This week, 33 national security experts — including 31 former federal government officials — are sending a letter to the secretaries of State and Homeland Security, urging them to extend Temporary Protected Status (TPS) for Yemenis living in the United States, and to redesignate Yemen for TPS, making it possible for Yemenis not currently holding this status to apply. We have added our names to this letter because TPS has saved lives and advanced America’s national interests, and its extension will continue to do so.
As former U.S. ambassadors to Yemen, we have watched the ongoing conflict in that country with grave concern. Currently, about 22 million Yemenis — more than 80 percent of the population — are in need of humanitarian assistance. People across the country suffer from severe food insecurity and preventable disease, including the largest outbreak of cholera in modern history. Hunger and sickness kill an estimated 50,000 children each year in Yemen. The war’s front lines include some of the country’s most populous areas. All parties to this internationalized civil war have attacked civilian neighborhoods indiscriminately, and targeted civil infrastructure and vital resources. In cities under their control, Houthi rebels have arrested people suspected of disloyalty by the hundreds, with the fate of many still unknown. It is clear that Yemenis returning from America would automatically court the suspicion of this paranoid regime. Meanwhile, unemployment is at a historic high, even among highly skilled professionals. Most civil servants have not received salaries in over a year. Saudi Arabia — which leads the coalition of states intervening in the war on behalf of Yemen’s government — is currently expelling thousands of Yemeni migrant workers, adding yet another burden on the already broken economy.
As pro-government forces advance on the Houthi stronghold of Hodeidah, home to Yemen’s most important sea port, there is a significant chance that the humanitarian situation inside the country could deteriorate further, as fighting could further impede the distribution of food and medicine. Even if the UN Special Envoy for Yemen succeeds in persuading all parties to return to the negotiating table, fighting is likely to continue for some time, and with it, the attendant humanitarian and economic crises, as well as the severe damage done to Yemen’s infrastructure.

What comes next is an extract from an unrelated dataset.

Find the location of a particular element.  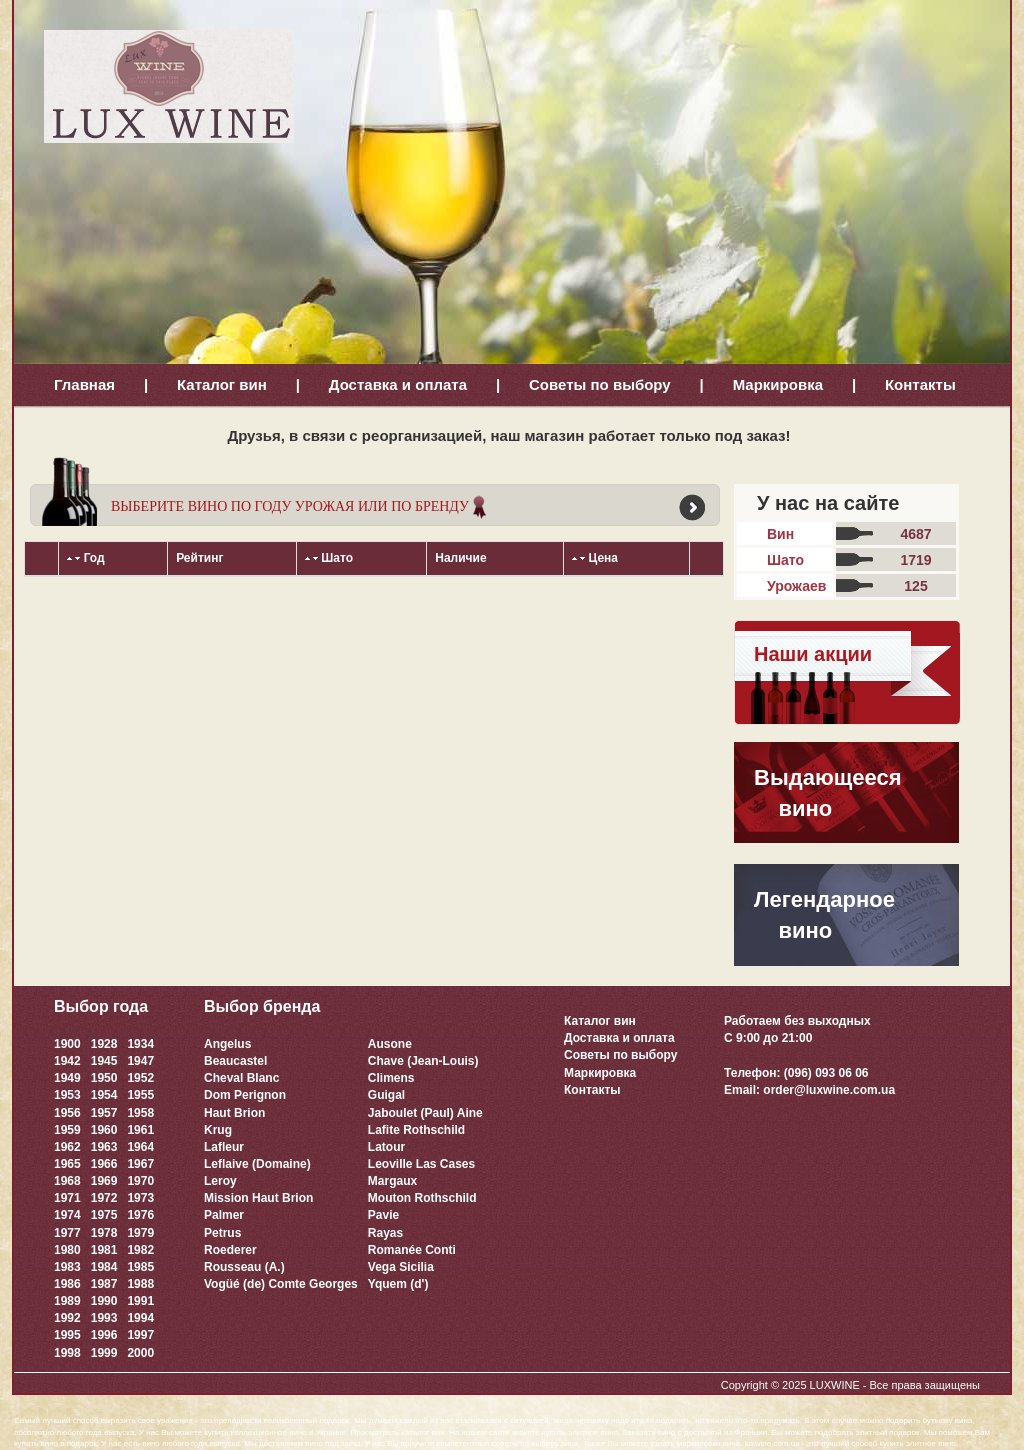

For those Yemenis affected by it, the upcoming decision by the Department of Homeland Security on the extension of TPS could literally be a matter of life and death. Neither Yemeni authorities nor the international community have the capacity to resettle returning Yemenis in a way that protects them from being swept up in the war, or targeted by one or another party to the conflict, or falling victim to the humanitarian crisis that grips their homeland. Given these conditions and the certainty that they will persist, cancelling TPS for Yemenis would be tantamount to refoulement, placing their lives and freedom in immediate and grave jeopardy.
That danger extends beyond the 1,200 or so Yemenis currently protected in the U.S. Many TPS holders are supporting their families back home through remittances. Without this lifeline, those families likely will find themselves with no choice but to join the hundreds of thousands in need of humanitarian aid — a number that already far exceeds the international community’s capacity to assist. Extending and redesignating TPS for Yemenis is a small but vital protective measure, as important for our own nation’s ability to remain faithful to our values and principles as it is to the Yemenis whose lives will be deeply and directly affected.
In addition to being a moral imperative, extending and redesignating TPS for Yemenis also advances U.S. national interests. Forcing Yemenis to return home while a deadly and destabilizing armed conflict rages around them will provide a propaganda bonanza for America’s enemies. Images of law-abiding Yemeni nationals being expelled from the U.S. would strengthen the recruitment narratives propagated by the Houthis, as well as the local Yemeni branches of al-Qaeda and the Islamic State: that the U.S. is openly hostile to Arabs and Muslims.
As a major source of both material and political support to the Saudi-led coalition intervening in Yemen, the U.S. can neither ignore its role in the conflict, nor the moral responsibility it bears for the outcomes. It would be unconscionable for our country to actively support this war and then refuse to protect those who flee from it. The Trump administration has already halted resettlement of Yemeni refugees, and has thrown up numerous barriers to prevent Yemenis from entering the U.S. or applying for asylum. Extending TPS is the least this country can do in the face of the world’s worst humanitarian disaster.